Collecting Ethiopia

By Julian MacKenzie
Collecting Ethiopia

Ethiopia has long held a singular place in the Western imagination, home to the Queen of Sheba, the source of the Nile, and a civilisation never conquered. These four landmark illustrated works, spanning 1684 to 1852, offer an unrivalled portrait of the country through the eyes of scholars, explorers, and artists.

Collecting Ethiopia

I first became aware of Ethiopia for the high regard in which Haile Selassie was held by many of my parents’ generation for his resistance to Mussolini’s invasion of the country. Later it was the prominence of their long-distance athletes, and then of course there was Rasta culture which had its spiritual home in that far off land.

Eventually I became aware of Ethiopia’s important place in the Western imagination. Prominent were the legends of the Queen of Sheba, a figure renowned in Christian, Jewish, and Islamic culture, who was reputedly the founding mother of the Solomonic dynasty which ruled Ethiopia until modern times; and Prester John, the great wished-for ally that the Christian crusaders hoped would help them in their efforts against the Saracens in the Holy Land.

Apart from legends, there are many reasons that Europe looked to Ethiopia. A very ancient civilisation, a cradle of mankind, it had never been conquered or colonized, thus its traditions were well preserved. It was the first country to produce coffee (the name coming from the Ethiopian region of Kaffa), and it had a unique branch of Orthodox Christian religion, having converted in the fourth century CE, but had been cut off from other branches as Islam increasingly spread around it. In the nineteenth, Ethiopia was something of a paradise for big-game hunters, with an equable climate and an abundance of prey.

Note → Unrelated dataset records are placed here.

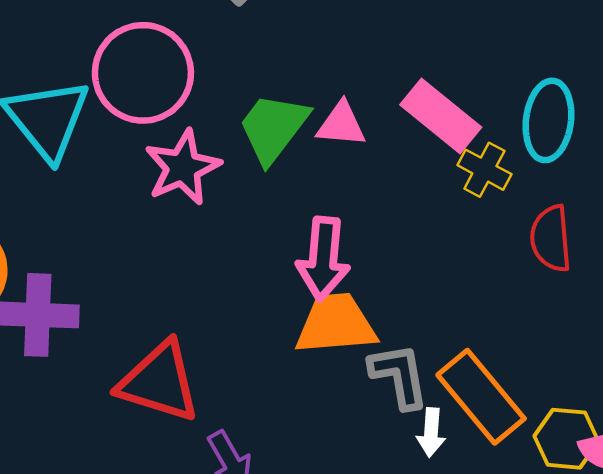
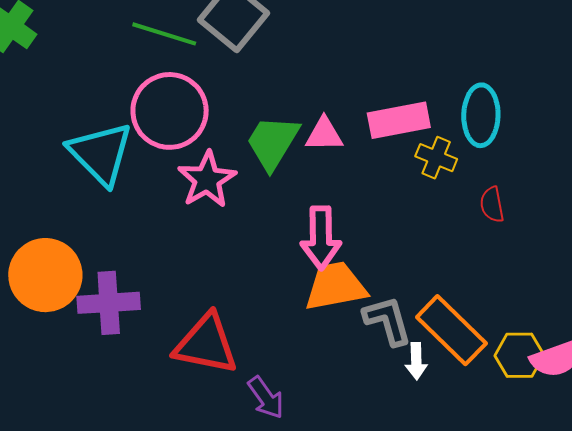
pink rectangle: (441, 116) -> (399, 120), turned -44
red semicircle: (551, 238) -> (492, 205), size x0.7

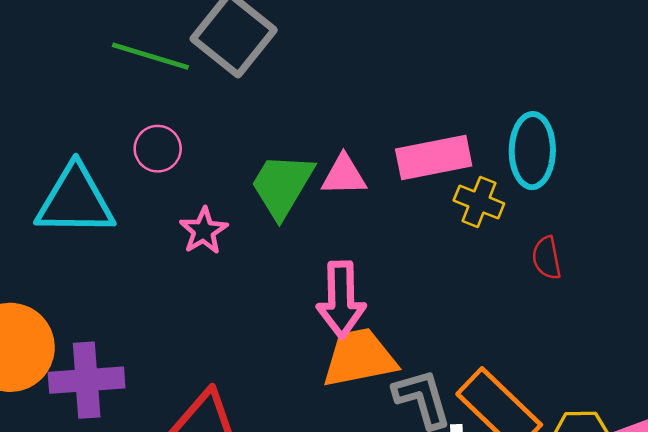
pink circle: (170, 111) -> (158, 149), size x0.5
cyan triangle: (101, 154) -> (75, 201), turned -44
pink star: (207, 180) -> (204, 231), size x0.7

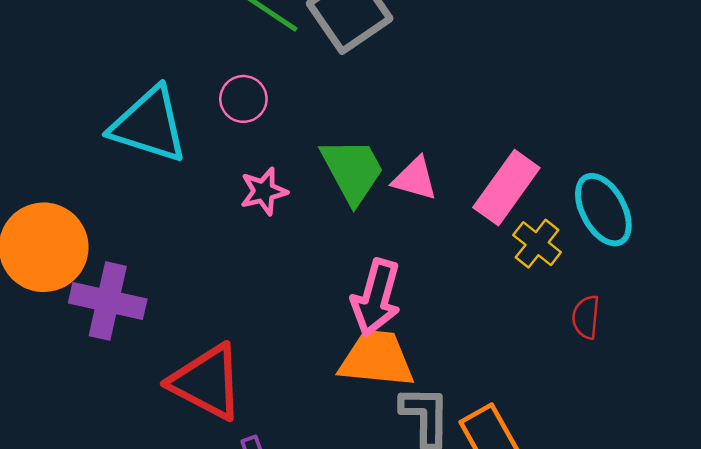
cyan ellipse: (532, 151) -> (603, 210), turned -46
pink rectangle: (434, 157) -> (506, 188), turned -60
green trapezoid: (282, 185) -> (352, 170), turned 104

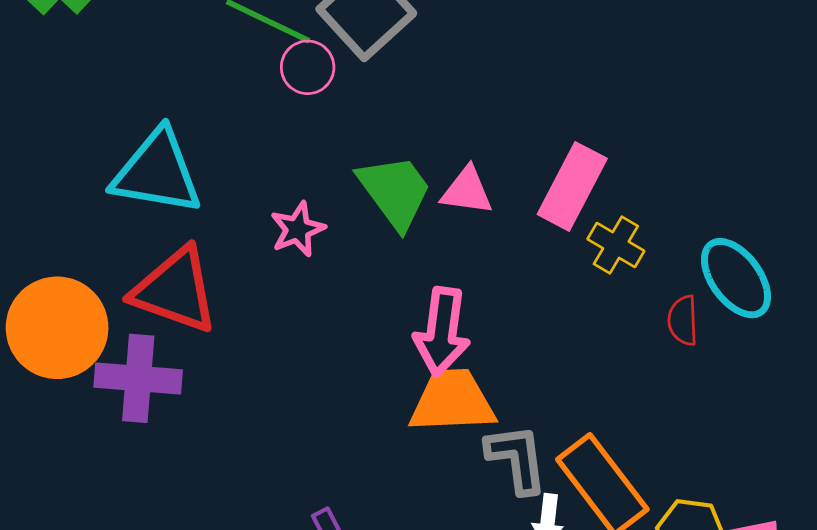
pink circle: (243, 99) -> (308, 67), moved
cyan ellipse: (603, 210) -> (736, 278), moved
red triangle: (207, 382) -> (175, 290), moved

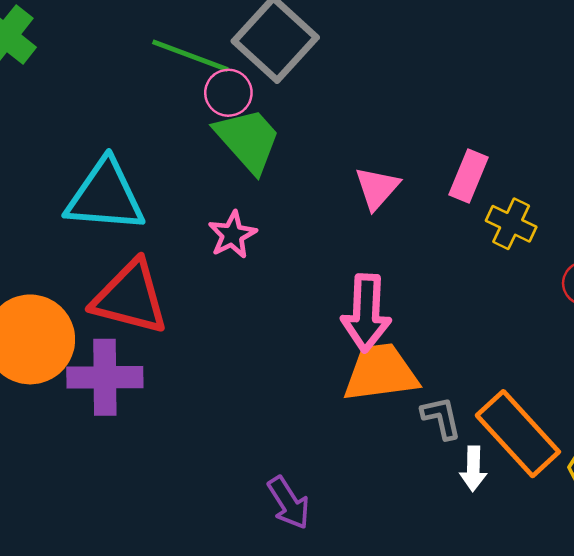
pink rectangle: (572, 186) -> (468, 176), size x0.7
green trapezoid: (395, 191) -> (248, 140), moved
pink triangle: (467, 191) -> (377, 188), turned -51
gray L-shape: (517, 459) -> (441, 418), size x0.7

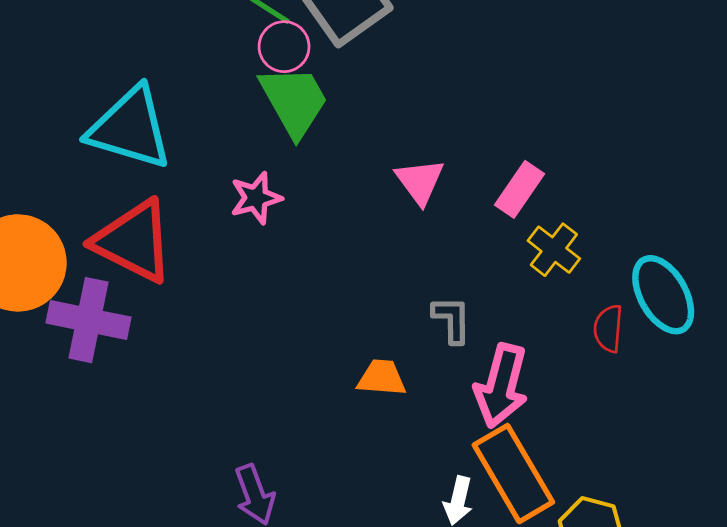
pink triangle: (377, 188) -> (420, 181), turned -30
pink arrow: (366, 313) -> (501, 386), moved
orange trapezoid: (381, 373) -> (382, 378), size x0.6
gray L-shape: (441, 418) -> (452, 320), moved

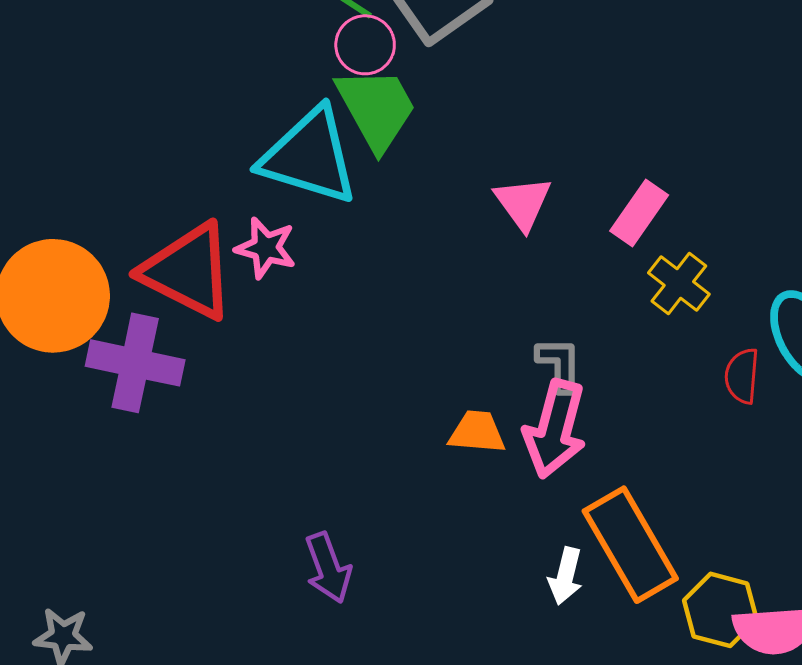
cyan triangle: (130, 128) -> (309, 156), moved
pink star: (256, 198) -> (266, 248), moved, turned 30
pink arrow: (501, 386) -> (555, 429), moved

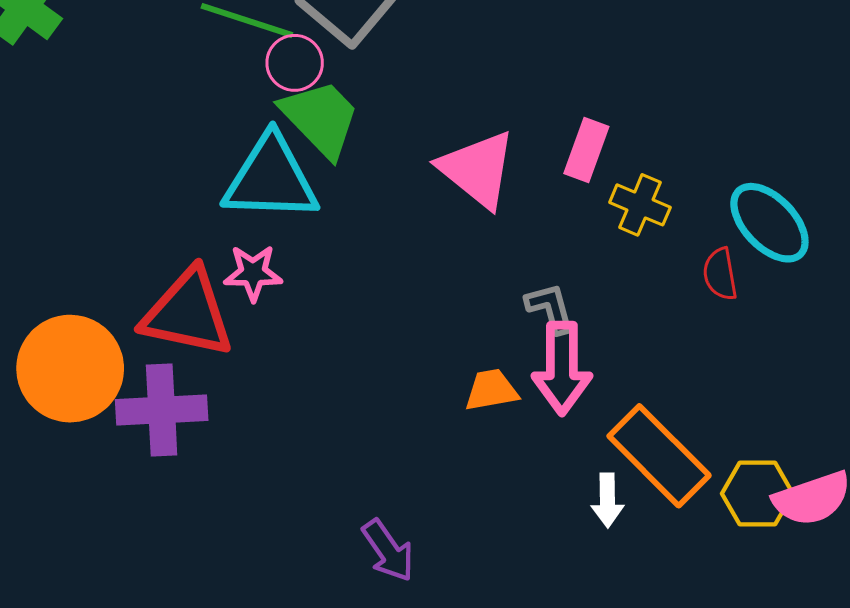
pink triangle: (523, 203) -> (477, 169), size x1.5

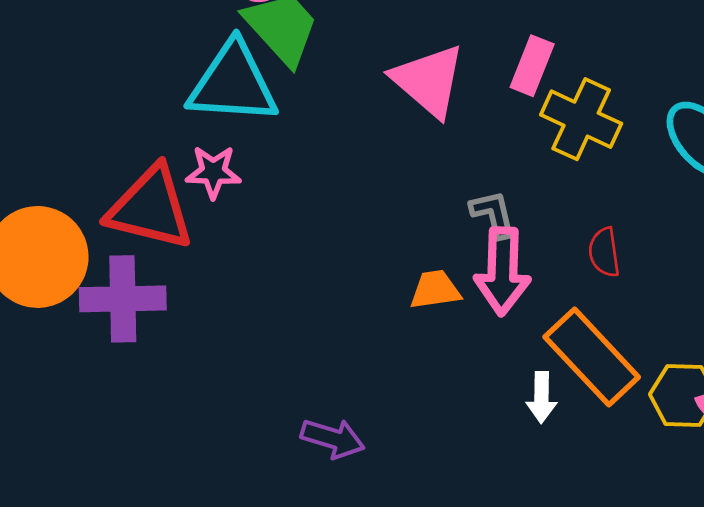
yellow cross: (640, 205) -> (581, 119), size x1.4
red semicircle: (720, 274) -> (604, 252), moved
purple arrow: (388, 551) -> (333, 438), turned -40

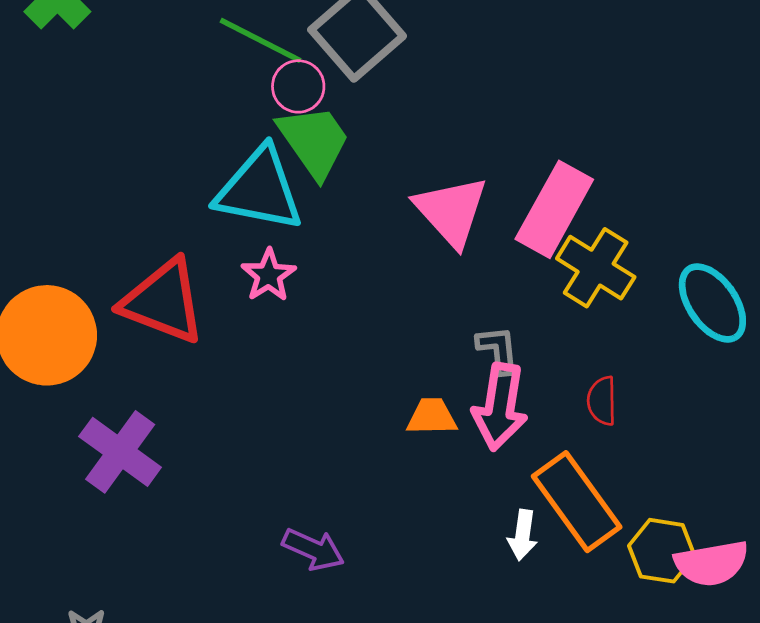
pink rectangle: (532, 66) -> (554, 209), size x1.6
pink star: (213, 172) -> (269, 275), moved, turned 30
purple cross: (123, 299) -> (120, 452), moved, turned 30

There have been many books written on Ethiopia and at this moment we have four of the finest illustrated works on this wondrous country. A New History of Ethiopia (1684), by the German scholar Hiob Ludolf, is an excellent starting point. Ludolf never actually went to Ethiopia but studied in Rome where he befriended the Ethiopian monk, Abba Gorgoyos. With his help he translated many Amharic texts, thus giving us much information for the first time. The book is illustrated with wonderfully naïve plates, quite unlike anything else. Our copy is a fine example in original calf.

At the end of the eighteenth century, possibly the most renowned explorer was not James Cook but James Bruce. A larger-than-life character (literally so, something of a giant at the time at 6’4” or 193 cm) and with flowing red hair, his narrative, Travels to discover the source of the Nile (1790), was the first expedition mounted with that aim in mind. He didn’t manage to discover the source of the White Nile, but did discover that of the Blue Nile, originating in Lake Tana, Ethiopia. Beautifully illustrated by the Italian artist, Luigi Balugani, the book caused a sensation and marks the beginning of the Nile Quest. Its popularity means it is not the rarest of books but being published in five large volumes means that its survival in fine contemporary bindings is rare. Ours is one such, and a particularly handsome example. 

Henry Salt, an accomplished artist, had first visited Ethiopia in 1805 as part of Viscount Valentia’s Mission. He returned in 1809 on a government mission to visit the emperor but owing to unrest in the country could not carry out his task. Instead, he spent two years travelling, recording the natural history, geography, and people of the region, as well as making a series of important maps. His account, A Voyage to Abyssinia, was published in 1814 and is the best record of the country at that time.

The finest illustrated book on Ethiopia is Scenes in Ethiopia (1852), by the German artist, Johann Bernatz. Bernatz was the official artist on the two missions by Cornwallis Harris to open trade routes to the Ethiopian kingdom of Shoa. The work gives a wonderful record of mid-century life in Ethiopia, with depiction of dancing, domestic life and architecture, on a large scale in its 47 colour tinted plates (some with hand colour). The book is scarce and ours is an exceptional example.